Directions for this task:
What needs reproducing is the run of lines in the data below starting at the line with "Golden Rose Liquid Glow Illuminator" and ending at the line with "the-best-seo-company-in-saint-petersburg-fl", both ends included. Copy it exactly, without pictures, and add nothing.

Given information:
________

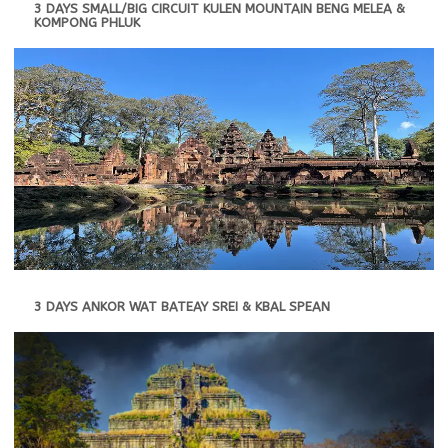
3 DAYS SMALL/BIG CIRCUIT KULEN MOUNTAIN BENG MELEA &
KOMPONG PHLUK
3 DAYS ANKOR WAT BATEAY SREI & KBAL SPEAN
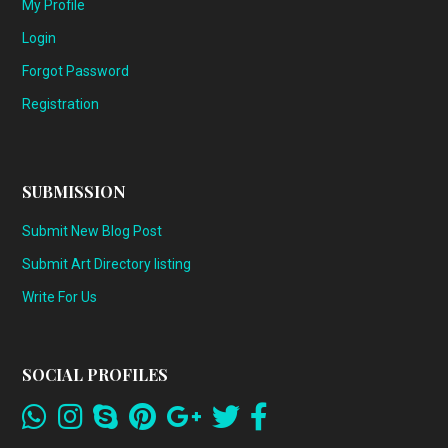
My Profile
Login
Forgot Password
Registration
SUBMISSION
Submit New Blog Post
Submit Art Directory listing
Write For Us
SOCIAL PROFILES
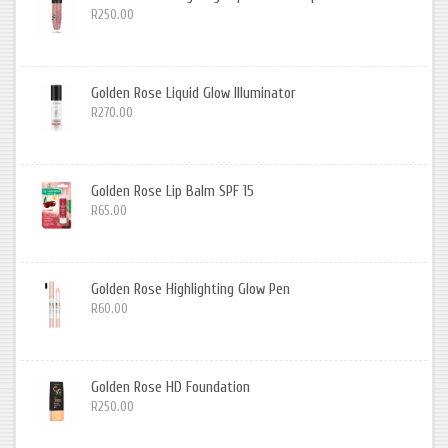
R250.00
Golden Rose Liquid Glow Illuminator
R270.00
Golden Rose Lip Balm SPF 15
R65.00
Golden Rose Highlighting Glow Pen
R60.00
Golden Rose HD Foundation
R250.00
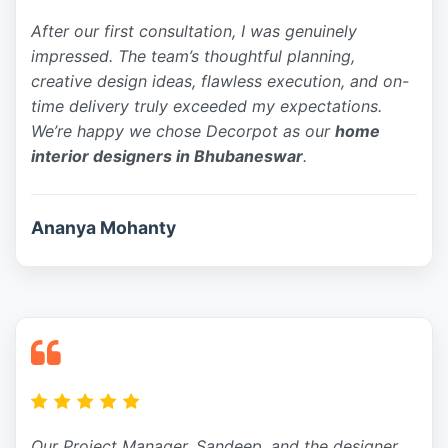
After our first consultation, I was genuinely
impressed. The team’s thoughtful planning,
creative design ideas, flawless execution, and on-
time delivery truly exceeded my expectations.
We’re happy we chose Decorpot as our
home
interior designers in Bhubaneswar
.
Ananya Mohanty
Our Project Manager, Sandeep, and the designer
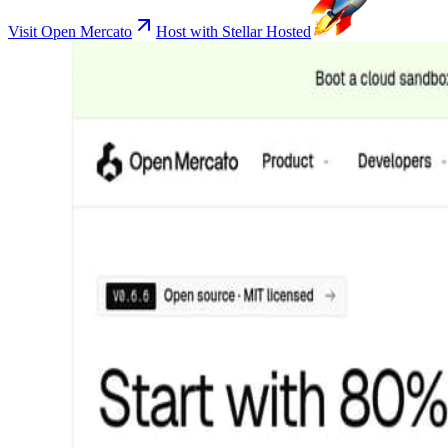
Visit Open Mercato
Host with Stellar Hosted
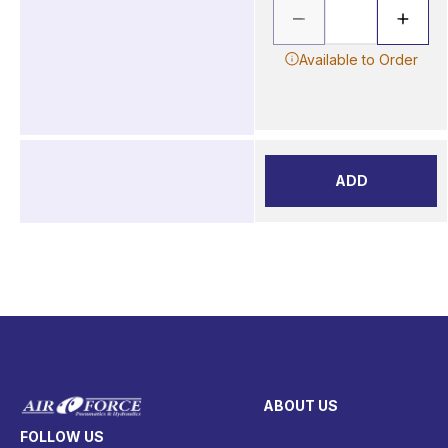
Available to Order
ADD
ABOUT US
FOLLOW US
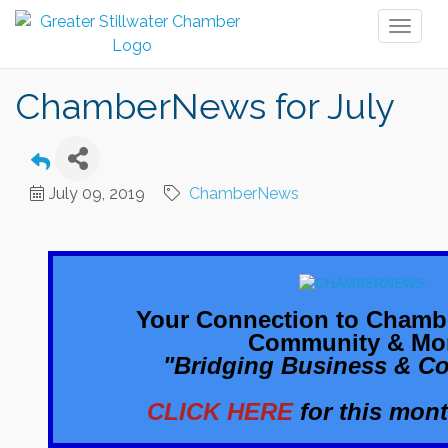
Toggl
naviga
ChamberNews for July
July 09, 2019
ChamberNews
Your Connection to Chamb
Community & Mo
"Bridging Business & C
CLICK HERE
for this mont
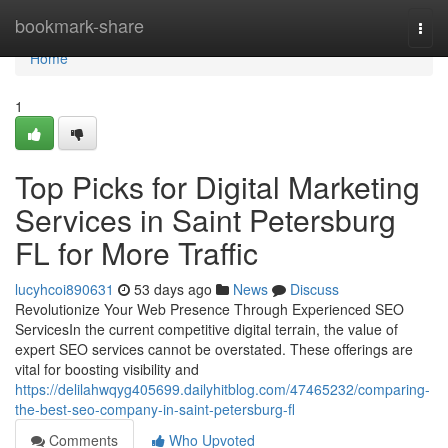
Home
bookmark-share
Togg
navi
Home
1
Top Picks for Digital Marketing
Services in Saint Petersburg
FL for More Traffic
lucyhcoi890631
53 days ago
News
Discuss
Revolutionize Your Web Presence Through Experienced SEO
ServicesIn the current competitive digital terrain, the value of
expert SEO services cannot be overstated. These offerings are
vital for boosting visibility and
https://delilahwqyg405699.dailyhitblog.com/47465232/comparing-
the-best-seo-company-in-saint-petersburg-fl
Comments
Who Upvoted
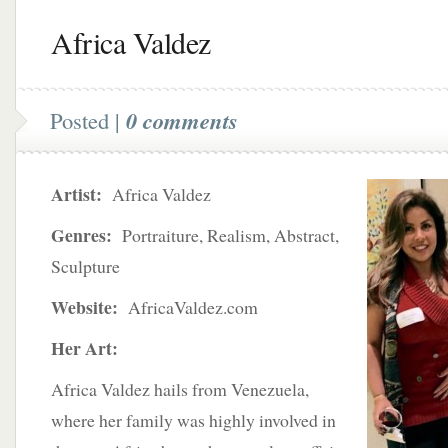
Africa Valdez
Posted |
0 comments
Artist:
Africa Valdez
Genres:
Portraiture, Realism, Abstract,
Sculpture
Website:
AfricaValdez.com
Her Art:
Africa Valdez hails from Venezuela,
where her family was highly involved in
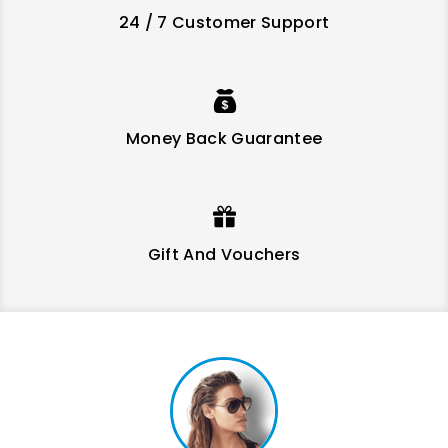
24 / 7 Customer Support
Money Back Guarantee
Mauris Sed Sapien Ac Urna
Consequat Tincidunt
Regular
Regular
Price
Price
$28.72
$10.71
$35.90
$11.90
price
price
Gift And Vouchers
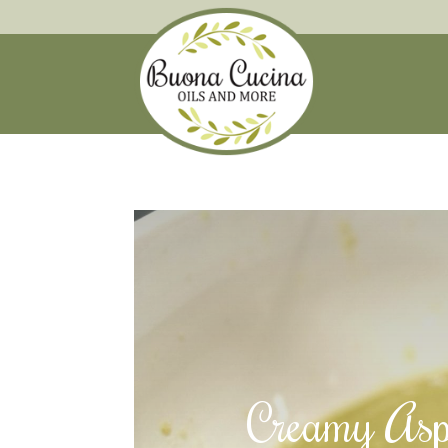
Creamy Asp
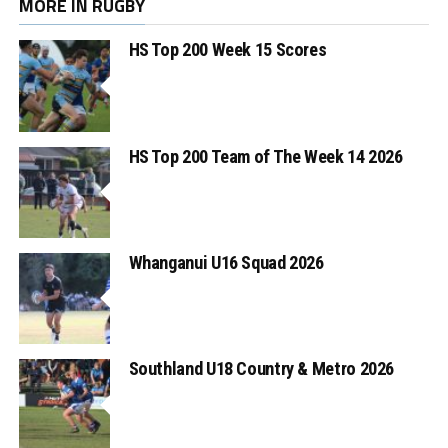
MORE IN RUGBY
HS Top 200 Week 15 Scores
HS Top 200 Team of The Week 14 2026
Whanganui U16 Squad 2026
Southland U18 Country & Metro 2026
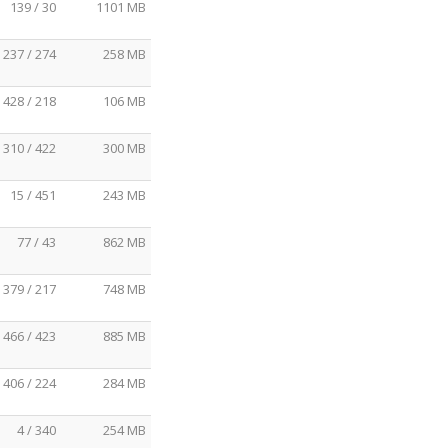
139 / 30
1101 MB
237 / 274
258 MB
428 / 218
106 MB
310 / 422
300 MB
15 / 451
243 MB
77 / 43
862 MB
379 / 217
748 MB
466 / 423
885 MB
406 / 224
284 MB
4 / 340
254 MB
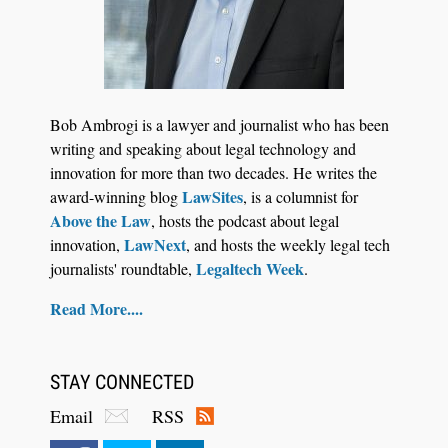
Jul 27, 2026
Descrybe Empowers Law Firms to Build and
Bob Ambrogi is a lawyer and journalist who has been
Control Their Own AI-Powered Legal Workflows
writing and speaking about legal technology and
innovation for more than two decades. He writes the
LawSites
award-winning blog
, is a columnist for
Above the Law
, hosts the podcast about legal
LawNext
innovation,
, and hosts the weekly legal tech
Legaltech Week
journalists' roundtable,
.
Read More....
STAY CONNECTED
Email
RSS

________

Problem solution:
Golden Rose Liquid Glow Illuminator
R270.00
Golden Rose Lip Balm SPF 15
R65.00
Golden Rose Highlighting Glow Pen
R60.00
Golden Rose HD Foundation
R250.00
After our first consultation, I was genuinely
impressed. The team’s thoughtful planning,
creative design ideas, flawless execution, and on-
time delivery truly exceeded my expectations.
We’re happy we chose Decorpot as our
home
interior designers in Bhubaneswar
.
Ananya Mohanty
Our Project Manager, Sandeep, and the designer
Visit Open Mercato
Host with Stellar Hosted
Available to Order
ADD
ABOUT US
FOLLOW US
Toggl
naviga
ChamberNews for July
July 09, 2019
ChamberNews
Your Connection to Chamb
Community & Mo
"Bridging Business & C
CLICK HERE
for this mont
Home
bookmark-share
Togg
navi
Home
1
Top Picks for Digital Marketing
Services in Saint Petersburg
FL for More Traffic
lucyhcoi890631
53 days ago
News
Discuss
Revolutionize Your Web Presence Through Experienced SEO
ServicesIn the current competitive digital terrain, the value of
expert SEO services cannot be overstated. These offerings are
vital for boosting visibility and
https://delilahwqyg405699.dailyhitblog.com/47465232/comparing-
the-best-seo-company-in-saint-petersburg-fl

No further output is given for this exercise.